[<prev] [next>] [thread-next>] [day] [month] [year] [list]
Message-ID: <d027cb6b-e32c-36ad-3aba-9a7b1177f89f@meta.com>
Date: Mon, 22 May 2023 21:33:41 -0700
From: Yonghong Song <yhs@...a.com>
To: Teng Qi <starmiku1207184332@...il.com>
Cc: ast@...nel.org, daniel@...earbox.net, john.fastabend@...il.com,
andrii@...nel.org, martin.lau@...ux.dev, song@...nel.org,
yhs@...com, kpsingh@...nel.org, sdf@...gle.com, haoluo@...gle.com,
jolsa@...nel.org, davem@...emloft.net, kuba@...nel.org,
hawk@...nel.org, bpf@...r.kernel.org, linux-kernel@...r.kernel.org,
netdev@...r.kernel.org
Subject: Re: [bug] kernel: bpf: syscall: a possible sleep-in-atomic bug in
__bpf_prog_put()
On 5/21/23 6:39 AM, Teng Qi wrote:
> Thank you.
>
> > Your above analysis makes sense if indeed that kvfree cannot appear
> > inside a spin lock region or RCU read lock region.
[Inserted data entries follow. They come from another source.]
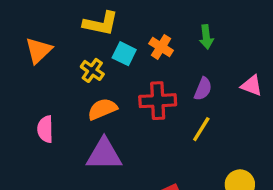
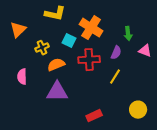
green arrow: (206, 37) -> (128, 34), moved
orange cross: (161, 47) -> (91, 28), size x1.6
cyan square: (124, 54) -> (69, 41), moved
yellow cross: (92, 70) -> (42, 48), moved, turned 32

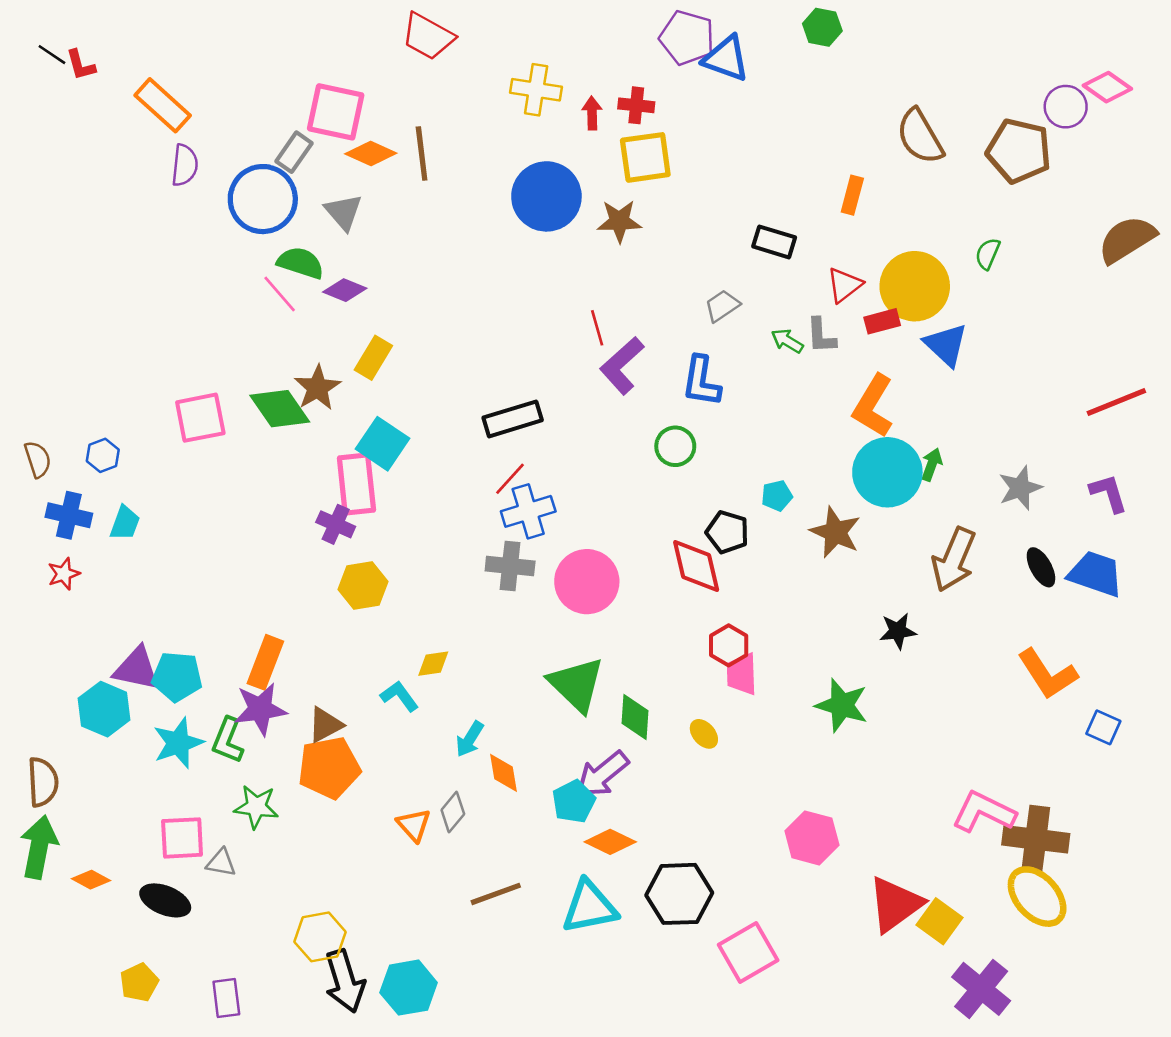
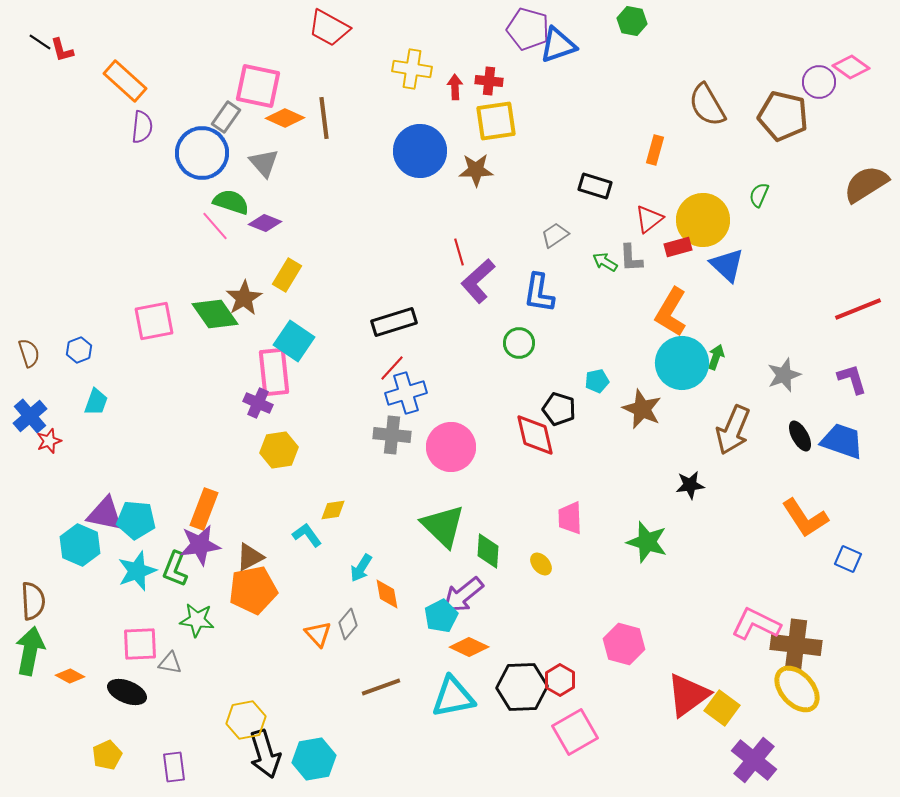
blue triangle: (726, 58) -> (558, 45), turned -39
blue cross: (69, 515) -> (30, 416), moved, turned 36
red hexagon: (729, 645) -> (560, 680), moved

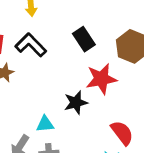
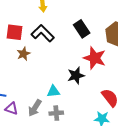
red star: (101, 79) -> (95, 58), turned 30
But is it true?
> > I checked a few code paths in kvfree/kfree. It is either guarded
> > with local_irq_save/restore or by
> > spin_lock_irqsave/spin_unlock_
> > irqrestore, etc. Did I miss
> > anything? Are you talking about RT kernel here?
>
> To see the sleepable possibility of kvfree, it is important to analyze the
> following calling stack:
> mm/util.c: 645 kvfree()
> mm/vmalloc.c: 2763 vfree()
>
> In kvfree(), to call vfree, if the pointer addr points to memory
> allocated by
> vmalloc(), it calls vfree().
> void kvfree(const void *addr)
> {
> if (is_vmalloc_addr(addr))
> vfree(addr);
> else
> kfree(addr);
> }
>
> In vfree(), in_interrupt() and might_sleep() need to be considered.
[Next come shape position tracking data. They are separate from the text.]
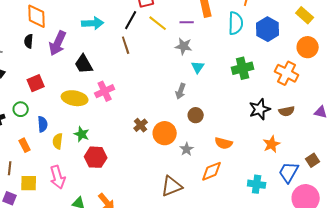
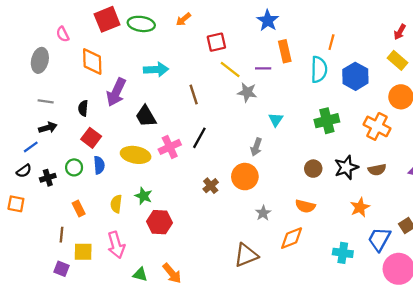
black line: (131, 20) -> (199, 138), moved
black semicircle: (29, 41) -> (83, 108), moved
gray star: (184, 46) -> (247, 92), moved
red square: (36, 83) -> (91, 138), turned -30
brown circle: (196, 115) -> (313, 169), moved
blue semicircle: (43, 124) -> (99, 165), moved
orange circle: (165, 133) -> (245, 177), moved

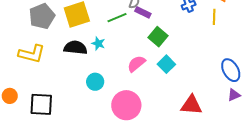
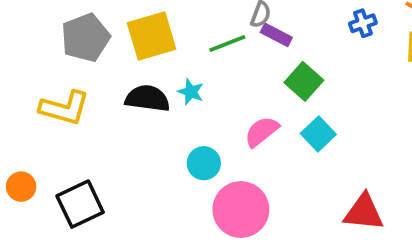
cyan circle: (95, 82) -> (204, 163), moved
black square: (41, 104) -> (80, 204), turned -30

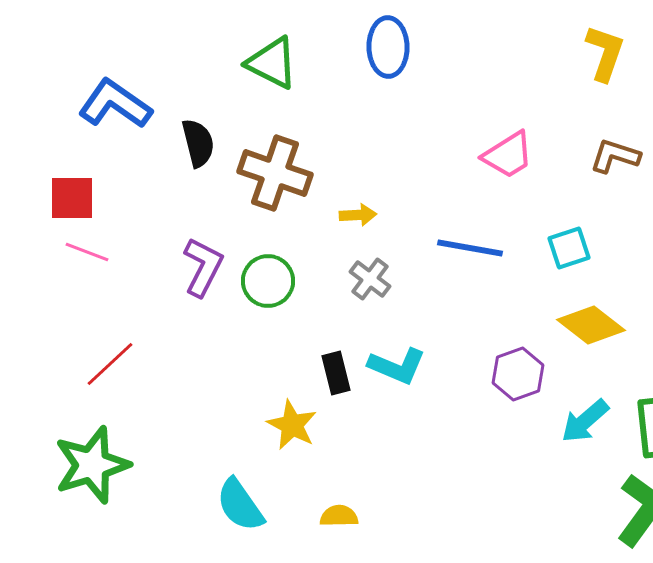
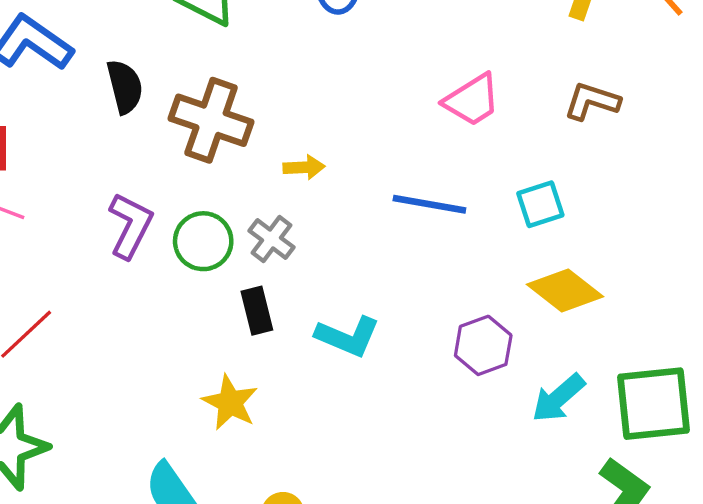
gray cross: (370, 279) -> (272, 239), moved
black rectangle: (336, 373) -> (257, 311), moved

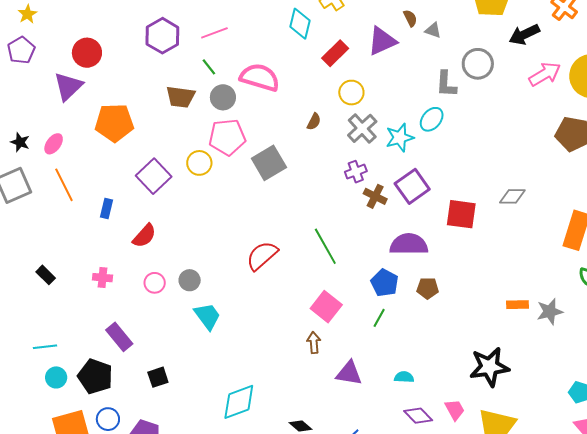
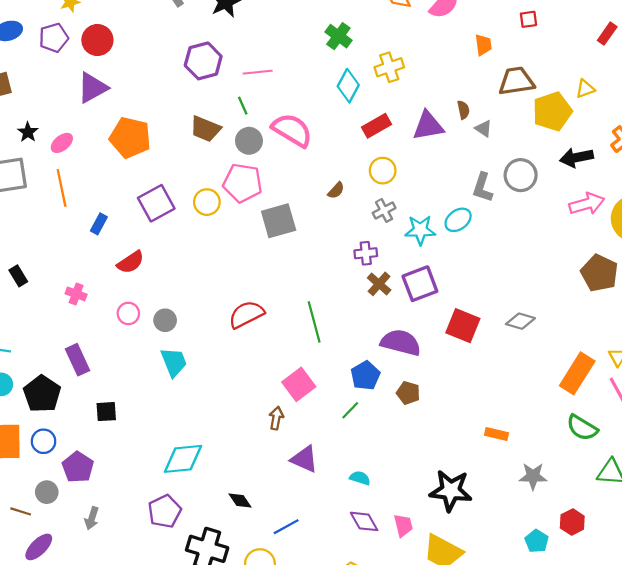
red circle: (87, 53) -> (97, 40), moved
gray cross: (362, 128) -> (384, 210), size x0.7
gray star: (550, 311) -> (533, 476), moved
> void vfree(const void *addr)
> {
> // ...
> if (unlikely(in_interrupt()))
> {
> vfree_atomic(addr);
> return;
> }
> // ...
> might_sleep();
> // ...
> }
Sorry. I didn't check vfree path. So it does look like that
we need to pay special attention to non interrupt part.
>
> The vfree() may sleep if in_interrupt() == false. The RCU read lock region
> could have in_interrupt() == false and spin lock region which only disables
> preemption also has in_interrupt() == false. So the kvfree() cannot appear
> inside a spin lock region or RCU read lock region if the pointer addr points
> to memory allocated by vmalloc().
>
> > > Therefore, we propose modifying the condition to include
> > > in_atomic(). Could we
> > > update the condition as follows: "in_irq() || irqs_disabled() ||
> > > in_atomic()"?
> > Thank you! We look forward to your feedback.
>
> We now think that ‘irqs_disabled() || in_atomic() ||
> rcu_read_lock_held()’ is
> more proper. irqs_disabled() is for irq flag reg, in_atomic() is for
> preempt count and rcu_read_lock_held() is for RCU read lock region.
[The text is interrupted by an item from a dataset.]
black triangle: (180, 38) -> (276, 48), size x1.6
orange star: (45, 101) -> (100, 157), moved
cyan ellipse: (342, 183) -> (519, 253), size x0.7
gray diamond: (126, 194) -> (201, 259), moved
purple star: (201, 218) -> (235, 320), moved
We cannot use rcu_read_lock_held() in the 'if' statement. The return
value rcu_read_lock_held() could be 1 for some configuraitons regardless
whether rcu_read_lock() is really held or not. In most cases,
rcu_read_lock_held() is used in issuing potential warnings.
Maybe there are other ways to record whether rcu_read_lock() is held or not?
I agree with your that 'irqs_disabled() || in_atomic()' makes sense
since it covers process context local_irq_save() and spin_lock() cases.
If we cannot resolve rcu_read_lock() presence issue, maybe the condition
can be !in_interrupt(), so any process-context will go to a workqueue.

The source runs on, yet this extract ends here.